Em um cenário marcado por transformações rápidas, como a implementação da reforma tributária e o avanço da inteligência artificial, as empresas enfrentam desafios constantes na alocação de recursos. A professora da Wharton School, Emilie Feldman, autora de Divestitures: Creating Value Through Strategy, Structure and Implementation, propõe uma mudança de perspectiva: em vez de focar apenas em qual negócio adicionar ao portfólio, as lideranças devem questionar continuamente se manteriam seus ativos atuais caso tivessem que comprá-los hoje pelo preço de mercado.
A manutenção de ativos por mera inércia ou razões históricas pode comprometer a eficiência, já que cada unidade de negócio disputa capital, talentos e atenção executiva. Em um ambiente de custo de capital elevado, a reciclagem eficiente de recursos é fundamental. Muitas vezes, um ativo de bom desempenho pode gerar ainda mais valor sob uma nova gestão que possua maior escala ou competências específicas, tornando o desinvestimento uma ferramenta de otimização produtiva.

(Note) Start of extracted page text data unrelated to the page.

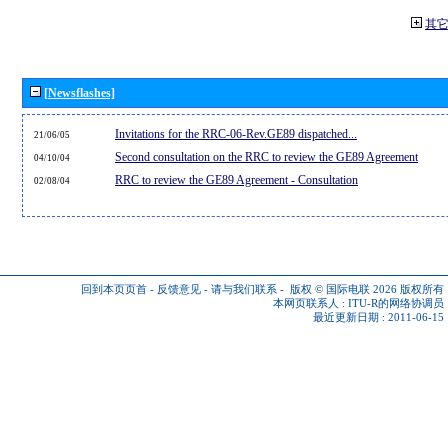
其
[Newsflashes]
Invitations for the RRC-06-Rev.GE89 dispatched...
21/06/05
Second consultation on the RRC to review the GE89 Agreement
04/10/04
RRC to review the GE89 Agreement - Consultation
02/08/04
回到本页页首
-
反馈意见
-
请与我们联系
-
版权 © 国际电联 2026
版权所有
本网页联系人 :
ITU-R的网络协调员
最近更新日期 : 2011-06-15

O maior obstáculo para essa prática costuma ser comportamental, e não financeiro. Organizações tendem a resistir a mudanças, mesmo quando as estratégias anteriores perdem a eficácia. A maturidade estratégica, portanto, reside na disciplina de realocar capital de forma proativa. Ao evitar a venda sob pressão, empresas preservam sua flexibilidade e garantem que os recursos sejam direcionados para as oportunidades que oferecem os retornos mais sólidos.